So ist z.B. laut Frachtbrief der „Trans T” Auftraggeber des Transports von acht Fahrzeugen der Modelle (Renault) „Megane” die „Automobiles E” (ansässig in Frankreich), also ein Abnehmer in der Reihe nach B.
Ebenso ist im Fall des Fahrzeugs „Megane” mit der Fahrzeug-Identifizierungsnummer … der Auftraggeber des Transports eine „P Auto” in Frankreich (vgl. den entsprechenden Frachtbrief); ebenfalls ein Abnehmer in der Reihe nach B. Die Bestätigung der H Transport GmbH, wonach die Klägerin „Ausführer/Versender” ist, erscheint demgegenüber unrichtig.
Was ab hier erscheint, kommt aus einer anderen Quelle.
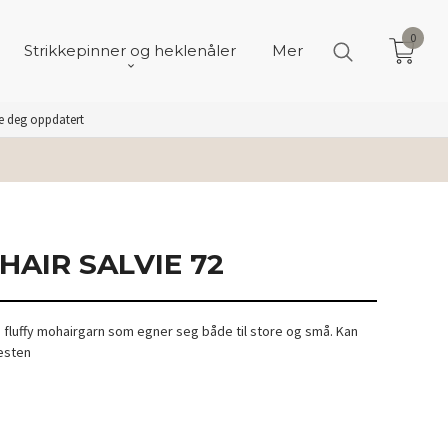
0
Strikkepinner og heklenåler
Mer
de deg oppdatert
HAIR SALVIE 72
og fluffy mohairgarn som egner seg både til store og små. Kan
Vesten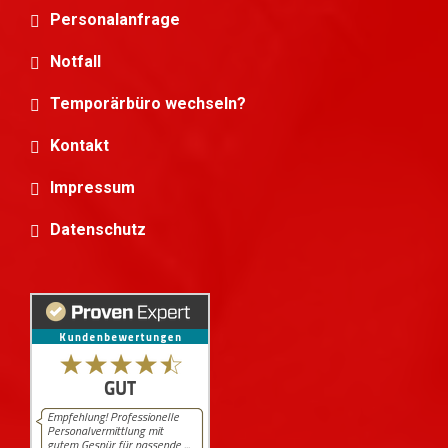
Personalanfrage
Notfall
Temporärbüro wechseln?
Kontakt
Impressum
Datenschutz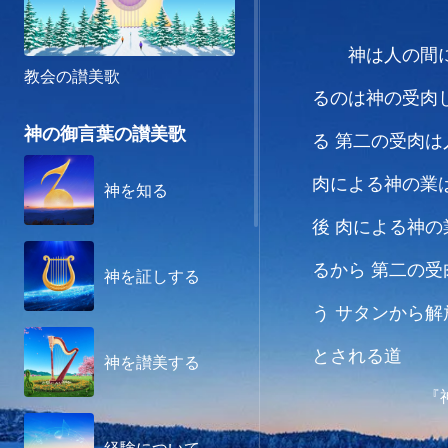
神は人の間
教会の讃美歌
るのは神の受肉
神の御言葉の讃美歌
る
第二の受肉は
肉による神の業
神を知る
後 肉による神
るから
第二の受
神を証しする
う
サタンから解
とされる道
神を讃美する
『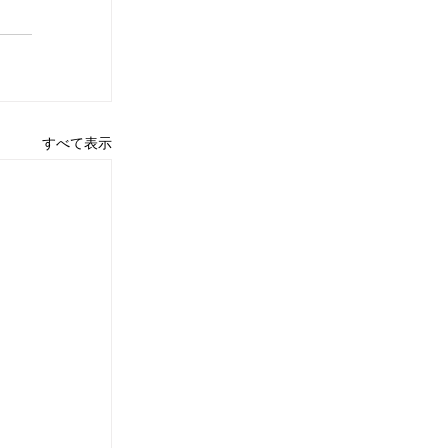
すべて表示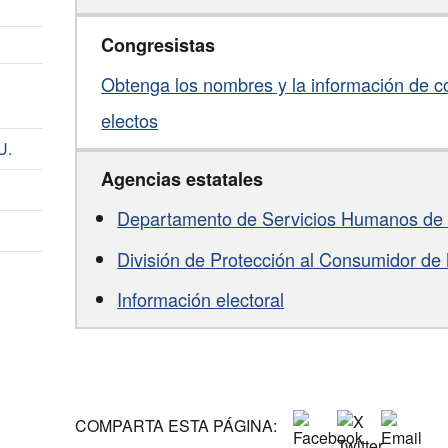
Congresistas
Obtenga los nombres y la información de co
electos
U.
Agencias estatales
Departamento de Servicios Humanos de 
División de Protección al Consumidor de 
Información electoral
COMPARTA ESTA PÁGINA:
Beim Frachtbrief der Spedition K GmbH (bzw. der Kopie desselben) wurde der offenbar vom Fahrer handschriftlich im Feld A eingetragene Absender „ARS Wolnzach” (Autobahnraststätte Wolnzach?) mit dem Stempel der Klägerin überdeckt. Im Feld „Ort und Tag der Ausstellung” wurde der Stempel der Klägerin eingefügt und außerdem noch unten bei „Empfänger” die Anschrift der B aufgestempelt und eine Unterschrift beigefügt.
Bei einem weiteren Frachtbrief/Lieferschein der K GmbH (bzw. Kopie desselben) ist als Absender handschriftlich „A Wolnzach” eingetragen. Eine Beauftragung durch B ergibt sich aus diesem Frachtbrief ebenso wenig.
ddd) Bei einer Gesamtschau aller streitigen Kraftfahrzeuglieferungen spricht auch für eine Versendung durch die französischen Abnehmer, dass eine Vielzahl unterschiedlicher Frachtführer mit der Beförderung beauftragt worden ist; eine einheitliche Abwicklung der Geschäftsvorfälle (etwa durch die B) ist mithin nicht erkennbar. Dies hat vor allem auch für die Klägerin nicht auf eine zentrale „Steuerung” durch die B als Versender schließen lassen, auch – wie ausgeführt – weil in keinem Fall eine Bevollmächtigung der Frachtführer oder Abholer vorliegt (BFH-Urteil vom 11. August 2011 V R 3/10, DStR 2011, 2047).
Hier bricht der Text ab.